▶ _Given information_
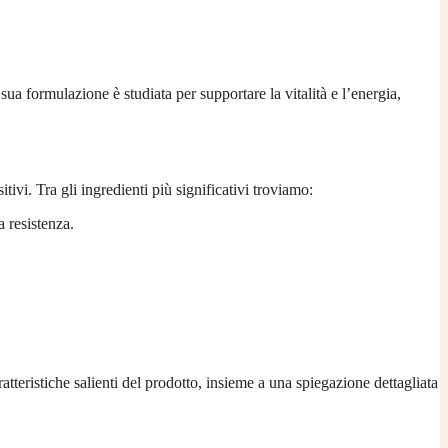
sua formulazione è studiata per supportare la vitalità e l’energia,
ivi. Tra gli ingredienti più significativi troviamo:
a resistenza.
atteristiche salienti del prodotto, insieme a una spiegazione dettagliata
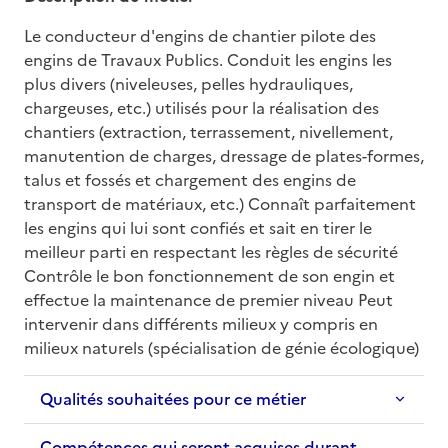
Le conducteur d'engins de chantier pilote des 
engins de Travaux Publics. Conduit les engins les 
plus divers (niveleuses, pelles hydrauliques, 
chargeuses, etc.) utilisés pour la réalisation des 
chantiers (extraction, terrassement, nivellement, 
manutention de charges, dressage de plates-formes, 
talus et fossés et chargement des engins de 
transport de matériaux, etc.) Connaît parfaitement 
les engins qui lui sont confiés et sait en tirer le 
meilleur parti en respectant les règles de sécurité 
Contrôle le bon fonctionnement de son engin et 
effectue la maintenance de premier niveau Peut 
intervenir dans différents milieux y compris en 
milieux naturels (spécialisation de génie écologique)
Qualités souhaitées pour ce métier
Compétences qui seront acquises durant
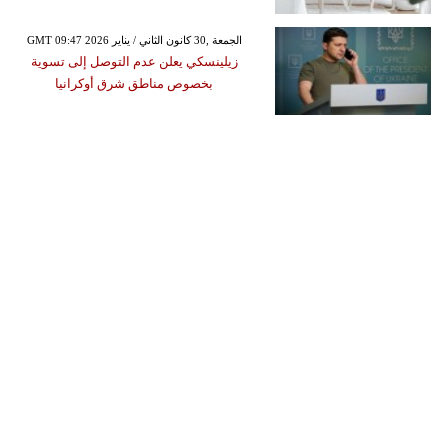
GMT 09:47 2026 الجمعة ,30 كانون الثاني / يناير
زيلينسكي يعلن عدم التوصل إلى تسوية
بخصوص مناطق شرق أوكرانيا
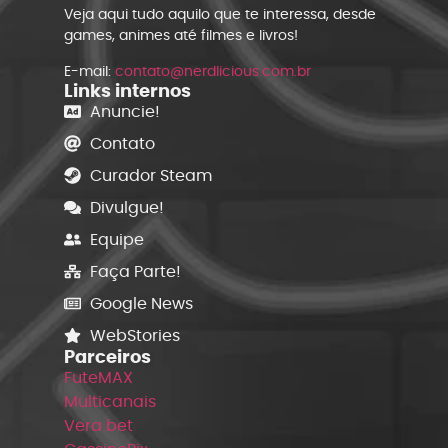
Veja aqui tudo aquilo que te interessa, desde
games, animes até filmes e livros!
E-mail:
contato@nerdlicious.com.br
Links internos
Anuncie!
Contato
Curador Steam
Divulgue!
Equipe
Faça Parte!
Google News
WebStories
Parceiros
FuteMAX
Multicanais
Vera bet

▶ _Work required_
Please filter the entries for the word "milieux" and copy the lines that have it.

▶ _Task output_
intervenir dans différents milieux y compris en 
milieux naturels (spécialisation de génie écologique)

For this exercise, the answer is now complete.